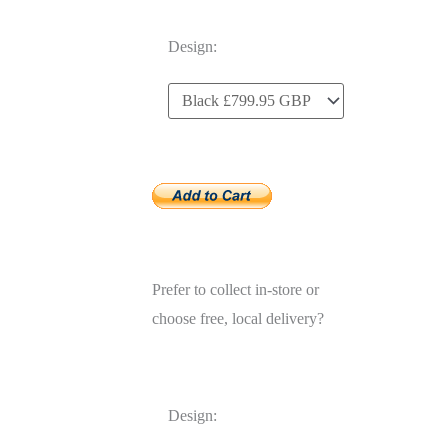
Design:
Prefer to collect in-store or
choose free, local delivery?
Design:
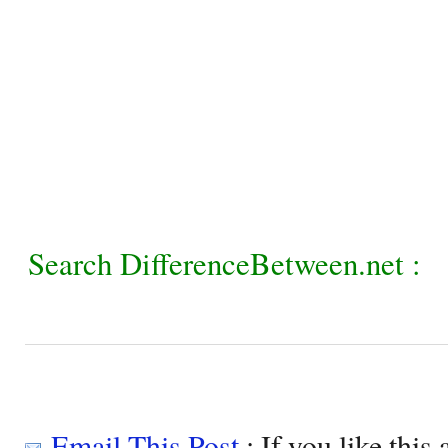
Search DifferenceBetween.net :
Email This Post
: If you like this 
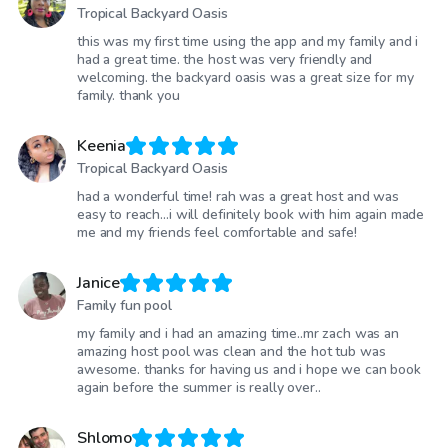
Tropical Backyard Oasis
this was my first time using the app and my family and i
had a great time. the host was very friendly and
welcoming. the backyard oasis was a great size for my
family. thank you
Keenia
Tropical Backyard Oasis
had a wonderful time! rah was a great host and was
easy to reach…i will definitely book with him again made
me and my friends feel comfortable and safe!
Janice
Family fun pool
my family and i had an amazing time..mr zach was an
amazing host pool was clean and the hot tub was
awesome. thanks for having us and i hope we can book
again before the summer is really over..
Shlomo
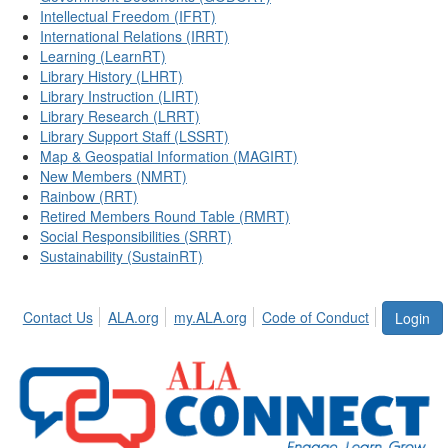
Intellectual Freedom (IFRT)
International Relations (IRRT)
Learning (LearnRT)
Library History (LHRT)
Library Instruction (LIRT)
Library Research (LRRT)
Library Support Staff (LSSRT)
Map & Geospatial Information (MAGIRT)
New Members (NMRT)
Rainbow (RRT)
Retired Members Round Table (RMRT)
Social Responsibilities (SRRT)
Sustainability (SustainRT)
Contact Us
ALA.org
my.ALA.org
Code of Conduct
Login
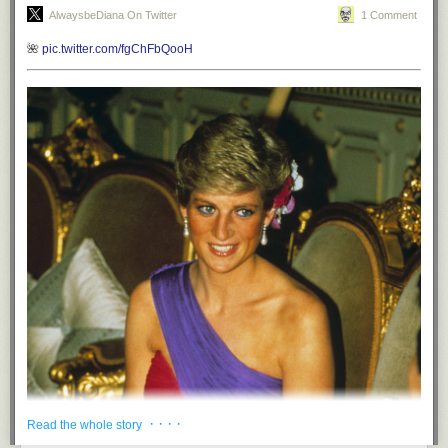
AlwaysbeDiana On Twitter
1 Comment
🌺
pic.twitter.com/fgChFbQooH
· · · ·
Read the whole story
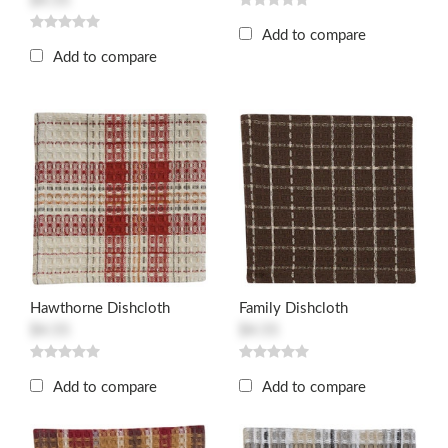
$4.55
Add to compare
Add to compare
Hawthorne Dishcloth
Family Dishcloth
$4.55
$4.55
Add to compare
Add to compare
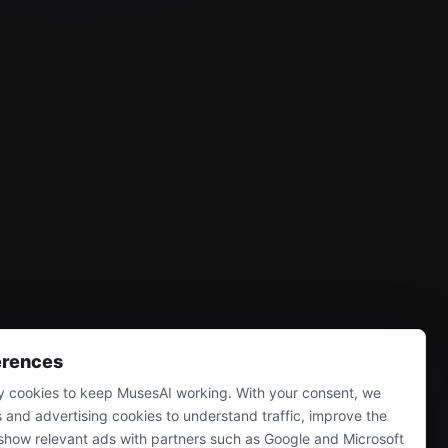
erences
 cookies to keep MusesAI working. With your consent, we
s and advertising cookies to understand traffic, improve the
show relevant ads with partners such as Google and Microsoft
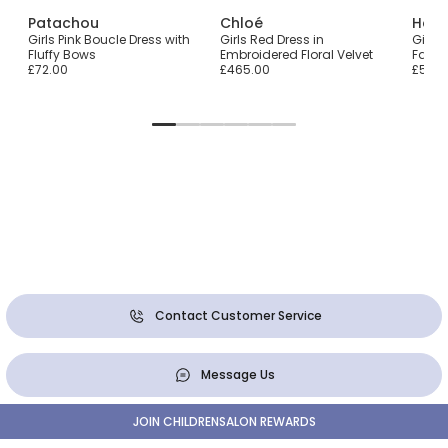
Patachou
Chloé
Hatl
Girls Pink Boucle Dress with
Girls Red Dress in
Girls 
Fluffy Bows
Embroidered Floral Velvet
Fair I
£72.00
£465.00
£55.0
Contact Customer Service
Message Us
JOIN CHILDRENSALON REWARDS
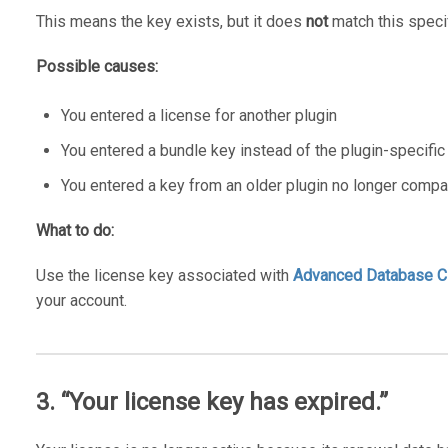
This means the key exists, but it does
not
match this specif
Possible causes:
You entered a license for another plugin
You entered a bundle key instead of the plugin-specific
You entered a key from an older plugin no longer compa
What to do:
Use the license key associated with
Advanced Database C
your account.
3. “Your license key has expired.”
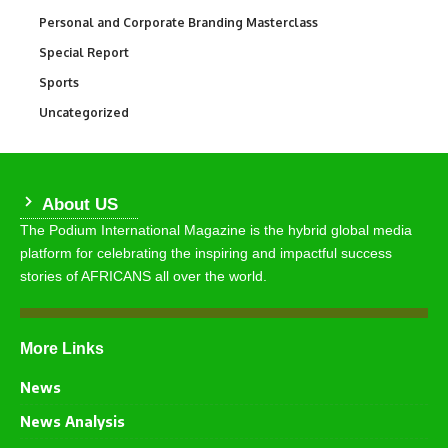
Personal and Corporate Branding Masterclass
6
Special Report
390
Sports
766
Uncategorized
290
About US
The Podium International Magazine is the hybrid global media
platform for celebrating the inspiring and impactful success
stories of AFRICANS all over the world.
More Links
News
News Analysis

*Task to complete*: Give the entries back verbatim and omit the images.

*Task solution*:
Design:
Prefer to collect in-store or
choose free, local delivery?
Design:
Search DifferenceBetween.net :
Email This Post
: If you like this 
Tropical Backyard Oasis
this was my first time using the app and my family and i
had a great time. the host was very friendly and
welcoming. the backyard oasis was a great size for my
family. thank you
Keenia
Tropical Backyard Oasis
had a wonderful time! rah was a great host and was
easy to reach…i will definitely book with him again made
me and my friends feel comfortable and safe!
Janice
Family fun pool
my family and i had an amazing time..mr zach was an
amazing host pool was clean and the hot tub was
awesome. thanks for having us and i hope we can book
again before the summer is really over..
Shlomo
Intellectual Freedom (IFRT)
International Relations (IRRT)
Learning (LearnRT)
Library History (LHRT)
Library Instruction (LIRT)
Library Research (LRRT)
Library Support Staff (LSSRT)
Map & Geospatial Information (MAGIRT)
New Members (NMRT)
Rainbow (RRT)
Retired Members Round Table (RMRT)
Social Responsibilities (SRRT)
Sustainability (SustainRT)
Contact Us
ALA.org
my.ALA.org
Code of Conduct
Login
AlwaysbeDiana On Twitter
1 Comment
🌺
pic.twitter.com/fgChFbQooH
· · · ·
Read the whole story
$4.55
Add to compare
Add to compare
Hawthorne Dishcloth
Family Dishcloth
$4.55
$4.55
Add to compare
Add to compare
erences
 cookies to keep MusesAI working. With your consent, we
s and advertising cookies to understand traffic, improve the
show relevant ads with partners such as Google and Microsoft
Patachou
Chloé
Hatl
Girls Pink Boucle Dress with
Girls Red Dress in
Girls 
Fluffy Bows
Embroidered Floral Velvet
Fair I
£72.00
£465.00
£55.0
Contact Customer Service
Message Us
JOIN CHILDRENSALON REWARDS
This means the key exists, but it does
not
match this specif
Possible causes:
You entered a license for another plugin
You entered a bundle key instead of the plugin-specific
You entered a key from an older plugin no longer compa
What to do:
Use the license key associated with
Advanced Database C
your account.
3. “Your license key has expired.”
Personal and Corporate Branding Masterclass
6
Special Report
390
Sports
766
Uncategorized
290
About US
The Podium International Magazine is the hybrid global media
platform for celebrating the inspiring and impactful success
stories of AFRICANS all over the world.
More Links
News
News Analysis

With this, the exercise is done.